* _TASK BRIEF_:
Please repeat exactly the lines from the one containing "oid robots into" through the last line of the records below, leaving out any pictures.

────────────────

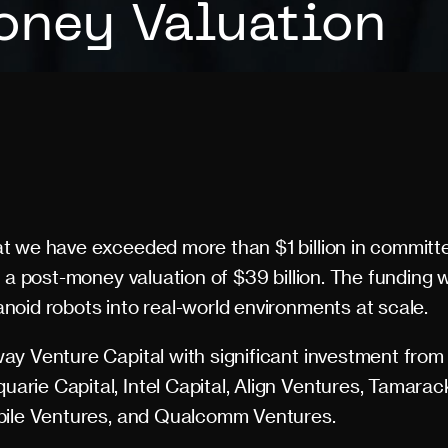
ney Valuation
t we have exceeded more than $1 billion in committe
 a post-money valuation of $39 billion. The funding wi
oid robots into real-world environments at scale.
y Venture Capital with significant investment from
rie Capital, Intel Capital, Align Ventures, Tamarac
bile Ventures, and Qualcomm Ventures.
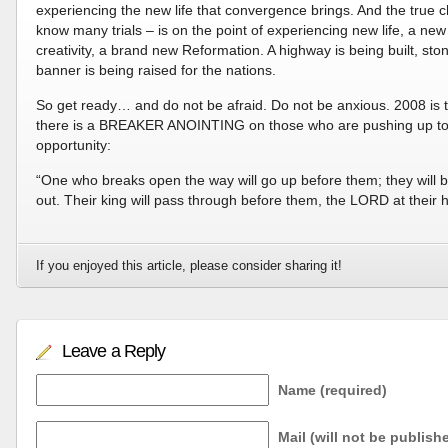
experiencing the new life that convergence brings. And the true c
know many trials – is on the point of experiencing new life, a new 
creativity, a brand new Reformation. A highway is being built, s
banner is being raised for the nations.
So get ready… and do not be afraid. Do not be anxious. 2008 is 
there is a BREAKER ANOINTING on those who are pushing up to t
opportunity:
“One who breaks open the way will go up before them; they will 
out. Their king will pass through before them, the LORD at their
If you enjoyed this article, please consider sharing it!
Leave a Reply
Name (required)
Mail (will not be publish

────────────────

* _WRITTEN REPLY_:
oid robots into real-world environments at scale.
y Venture Capital with significant investment from
rie Capital, Intel Capital, Align Ventures, Tamarac
bile Ventures, and Qualcomm Ventures.
experiencing the new life that convergence brings. And the true c
know many trials – is on the point of experiencing new life, a new 
creativity, a brand new Reformation. A highway is being built, s
banner is being raised for the nations.
So get ready… and do not be afraid. Do not be anxious. 2008 is 
there is a BREAKER ANOINTING on those who are pushing up to t
opportunity:
“One who breaks open the way will go up before them; they will 
out. Their king will pass through before them, the LORD at their
If you enjoyed this article, please consider sharing it!
Leave a Reply
Name (required)
Mail (will not be publish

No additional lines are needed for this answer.